NOTE: My question assumes that javascript is enabled. Also,I'm aware there's
user agent detection, but I'd like to do without it.
Javascript mobile device screen detection for height is not reliable at all. The problem is that different browsers use different amounts of 'chrome' and different OS versions use different heights for the system bar. All the detection mechanism report unreliably for height (screen.height, window.outerHeight, window.innerHeight - etc,etc)
Width seems to be most reliable on window.outerWidth across all OS's.
Read a most excellent analytical report here:
http://www.tripleodeon.com/2011/12/first-understand-your-screen/
You will want to look into serving different stylesheets via media queries. You can use queries to identify screen widths and only serve certain css to certain devices. For example this query would serve a iphone.css only to devices identified as having the typical dimensions of an iphone:
<link media="only screen and (max-device-width: 480px)" href="iphone.css" type="text/css" rel="stylesheet" />
There's a detailed article on this subject over at alistapart
Bear in mind though that not all devices recognize media queries. If you need to support lots of older devices like blackberry's and flip phones you should take the advise above for using UA detection - I know it feels wrong if you're coming from the desktop development world but really we have to use the tools we have available to us and Mobile Web is a growing but in many ways still a new horizon.

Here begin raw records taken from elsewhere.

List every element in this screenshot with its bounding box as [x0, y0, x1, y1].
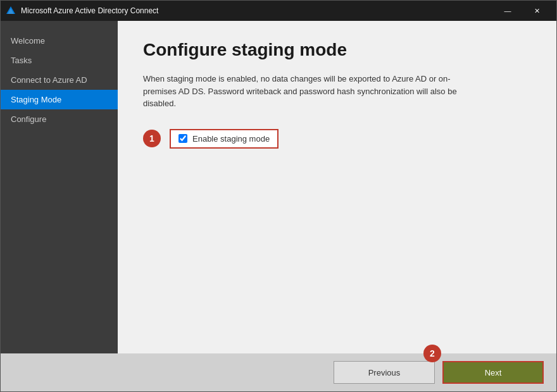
titlebar: Microsoft Azure Active Directory Connect… [1, 1, 556, 21]
content-area: Welcome Tasks Connect to Azure AD Stagin… [1, 21, 556, 353]
content-spacer [143, 159, 531, 341]
staging-mode-checkbox-container: Enable staging mode [170, 129, 278, 149]
window-controls: — ✕ [493, 1, 551, 21]
step2-badge: 2 [423, 345, 441, 362]
main-content: Configure staging mode When staging mode… [118, 21, 556, 353]
step1-row: 1 Enable staging mode [143, 129, 531, 149]
sidebar-item-tasks[interactable]: Tasks [1, 51, 118, 70]
app-window: Microsoft Azure Active Directory Connect… [0, 0, 557, 392]
minimize-button[interactable]: — [493, 1, 522, 21]
sidebar-item-welcome[interactable]: Welcome [1, 31, 118, 51]
sidebar-item-staging-mode[interactable]: Staging Mode [1, 90, 118, 109]
enable-staging-checkbox[interactable] [178, 134, 187, 143]
page-title: Configure staging mode [143, 40, 531, 60]
footer: 2 Previous Next [1, 353, 556, 391]
app-icon [6, 6, 16, 16]
enable-staging-label: Enable staging mode [192, 134, 270, 144]
step1-badge: 1 [143, 130, 161, 147]
window-title: Microsoft Azure Active Directory Connect [21, 6, 488, 15]
sidebar-item-configure[interactable]: Configure [1, 109, 118, 129]
sidebar-item-connect-azure[interactable]: Connect to Azure AD [1, 70, 118, 90]
previous-button[interactable]: Previous [334, 361, 435, 384]
next-button[interactable]: Next [442, 361, 544, 384]
sidebar: Welcome Tasks Connect to Azure AD Stagin… [1, 21, 118, 353]
description-text: When staging mode is enabled, no data ch… [143, 73, 472, 110]
close-button[interactable]: ✕ [522, 1, 551, 21]
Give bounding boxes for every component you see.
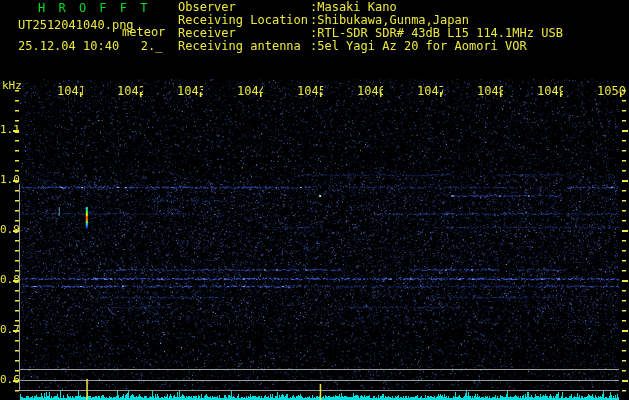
mode-label: meteor	[122, 26, 165, 39]
freq-tick-label: 0.9	[0, 224, 18, 236]
filename-label: UT2512041040.png	[18, 19, 134, 32]
time-tick-label: 1048	[477, 84, 503, 97]
spectrogram-canvas	[0, 0, 629, 400]
datetime-label: 25.12.04 10:40 2._	[18, 40, 163, 53]
time-tick-label: 1041	[57, 84, 83, 97]
field-value-receiving-antenna: :5el Yagi Az 20 for Aomori VOR	[310, 40, 527, 53]
time-tick-label: 1047	[417, 84, 443, 97]
field-label-receiving-antenna: Receiving antenna	[178, 40, 301, 53]
time-tick-label: 1043	[177, 84, 203, 97]
time-tick-label: 1050	[597, 84, 627, 97]
time-tick-label: 1045	[297, 84, 323, 97]
time-axis: 1041104210431044104510461047104810491050	[0, 84, 629, 98]
freq-tick-label: 0.7	[0, 324, 18, 336]
freq-tick-label: 0.6	[0, 374, 18, 386]
hrofft-spectrogram-image: H R O F F T UT2512041040.png meteor 25.1…	[0, 0, 629, 400]
freq-axis: 1.11.00.90.80.70.6	[0, 0, 20, 400]
freq-tick-label: 1.0	[0, 174, 18, 186]
time-tick-label: 1046	[357, 84, 383, 97]
freq-tick-label: 0.8	[0, 274, 18, 286]
freq-tick-label: 1.1	[0, 124, 18, 136]
time-tick-label: 1044	[237, 84, 263, 97]
app-title: H R O F F T	[38, 2, 150, 15]
time-tick-label: 1049	[537, 84, 563, 97]
time-tick-label: 1042	[117, 84, 143, 97]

I came here because I had the same idea and question, and similar situation - the website already requires JavaScript and I'm doing a one-size-fits-all mobile web app, at least for now. Our release cycle is really long - any UA detection I hard-code will be somewhat obsolete by the time the code is tested and released. Since the purpose of this alternate interface is to make it work on smaller screens, it would seem to make sense to use that test.
I don't know however, what size I would pick - I have a hunch mobile devices are not bound (even by convention) to particular screen dimensions. I guess we just have to decide at what point the main web page is no longer functional.
I can understand other people's hesitation to this approach because sometimes there are other issues with a standard site on a mobile device than just the screen size. However, I think there is an advantage to this kind of detection. If your only issue is the screen size, I think it is a good way to go.
Probably not going to hurt to add this functionality to your website for those who are indeed running JavaScript enabled web browsers on their mobile devices. As for those who are not, well there's little you can do about them, other than something simple like letting them select their screen size at first load? Maybe a simple drop down list with possible sizes?
It depends on what you want to achieve.
If you design for different screen resolutions regardless of device type then it is fine to use resolution ranges.
If you design for specific device types (phone, tablet, etc.) and assume a resolution range will always match a single device type, then it will eventually break.
You used a 400px threshold in your example, the Galaxy S8+ reports 412x846 with this code:
console.log("width: " + screen.width + ", height: " + screen.height);
Device resolutions change every year and they are starting to overlap with each other. Large phones have higher resolutions than small tablets and large tablets have higher resolution than some desktops.
You may get away with it if you just want it to mostly work or if you want to detect specific phones.
However it is not reliable to use screen resolution alone to detect the device type.